All this recalls a party game I invented eons ago in a Park Avenue duplex at one of those gatherings where the privileged babble away with no human connection whatever. To keep the conversation going, I suggested a diversion: Name the actor you would want to star in a movie of your life. “As for me,” I said, nodding at Kirk Douglas across the table, “I see Kirk in the part.”
He smiled the familiar dazzling smile that never quite reaches his eyes, a flash of the amused anger that fueled his movie-star charm. I smiled back in what I took to be a moment of shared irony between Jewish boys of dirt-poor parents being wined, dined and bored by the very rich.
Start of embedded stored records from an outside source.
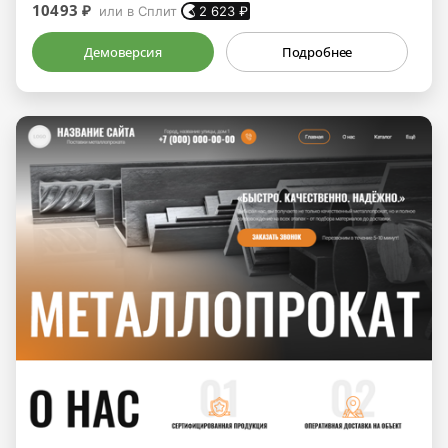
10493 ₽
или в Сплит
2 623
₽
Демоверсия
Подробнее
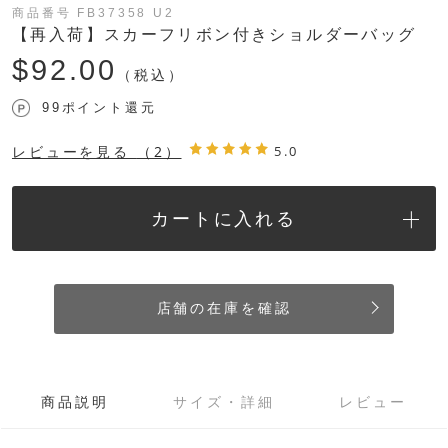
商品番号 FB37358 U2
【再入荷】スカーフリボン付きショルダーバッグ
$‌92.00
（税込）
99ポイント還元
レビューを見る
（2）
5.0
カートに入れる
店舗の在庫を確認
商品説明
サイズ・詳細
レビュー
Another guest was vertically challenged Jack Valenti, who had been in the LBJ White House and was now head of the Motion Picture Association of America. “I guess,” he sighed wistfully, “they would have to get Mickey Rooney to play me.”
In an era now where the self-obsessed have merged their communities in Washington and Hollywood, such matters are no longer a game. The GOP chairman has threatened to bar NBC from his party’s debates if they went ahead with the Hillary project. If Fox takes over, what will he do?
Meanwhile, if you play the star game with friends, be kind.